Chine McDonald - 19/11/2024
Thought for the Day
Good morning,
For those not glued to such things, over the weekend Miss Nigeria narrowly missed out on being crowned Miss Universe, losing out to Miss Denmark.
There’s something anachronistic, and in my opinion vacuous and sexist, about beauty contests, but I was drawn to the headlines about this one because Miss Nigeria – Chidimma Adetshina – bears a name from the same ethnic group as my own – the Igbos of south-eastern Nigeria.
It also caught my eye because over the weekend, my family and friends gathered for an elaborate traditional Igbo wedding to mark my youngest sister getting married. Two hundred people wearing bright fabrics with shimmering gold sequins and prints, with headties and coral beads. A celebration of Nigerian culture, in the middle of Hampshire.

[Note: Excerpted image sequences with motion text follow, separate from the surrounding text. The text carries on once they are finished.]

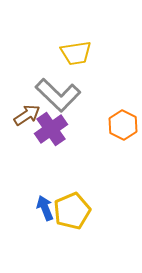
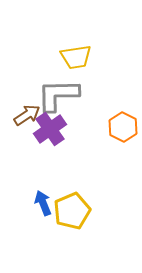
yellow trapezoid: moved 4 px down
gray L-shape: rotated 135 degrees clockwise
orange hexagon: moved 2 px down
purple cross: moved 1 px left
blue arrow: moved 2 px left, 5 px up
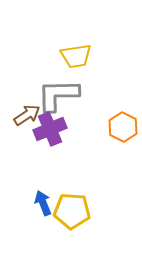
yellow trapezoid: moved 1 px up
purple cross: rotated 12 degrees clockwise
yellow pentagon: rotated 27 degrees clockwise
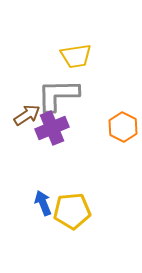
purple cross: moved 2 px right, 1 px up
yellow pentagon: rotated 9 degrees counterclockwise
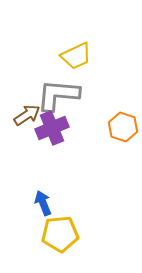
yellow trapezoid: rotated 16 degrees counterclockwise
gray L-shape: rotated 6 degrees clockwise
orange hexagon: rotated 8 degrees counterclockwise
yellow pentagon: moved 12 px left, 23 px down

Our culture was also celebrated during the Miss Universe competition, with Adetshina sporting a headpiece – crafted with more than 10,000 coral pearls, cowrie shells, stones and feathers. Honouring the traditions, cultures and spirit of Nigeria, it’s intended to be a vibrant symbol of unity.
The headpiece is called an Njikoka – taken from the Igbo word that means ‘unity is better or unity is best’.
These positive symbols of unity – both the headpiece and my sister’s wedding celebration – get to the heart of the intention described in the gospels, where Jesus tells the story of a king who throws a wedding banquet for his child as a way of describing what the Kingdom of God is like. Everyone’s invited – he sends his servants out compelling people to come, irrespective of their differences.
The book of Ephesians too speaks of the good news of Christ as signalling the breaking down of what’s described as the ‘dividing wall of hostility’ – a wall that separates and fragments and divides.
The early Church in many ways reflected this unity – people from different backgrounds coming together. But in many ways it was also like our culture today – fractured, isolated, polarised.
My sister’s Nigerian wedding was a feast for the eyes and the belly. It represented a fusion of cultures – a melting pot of different identities, languages, nations and dance moves. Guests came from London and Lagos and Leeds.
For a few hours we were able to forget that outside – both in the UK and in Nigeria – the world isn’t always a place where we come together despite our differences. Beauty contests and dancefloors feel a long way from climate catastrophe, riots and death tolls.
But maybe there’s something special in recognising that in these pockets of forgetting, there’s a way of seeing things differently, even if just for a few hours.
And maybe one antidote to existential dread and anxiety, conflict and polarisation that we should embrace from time to time is … a whopping great big party.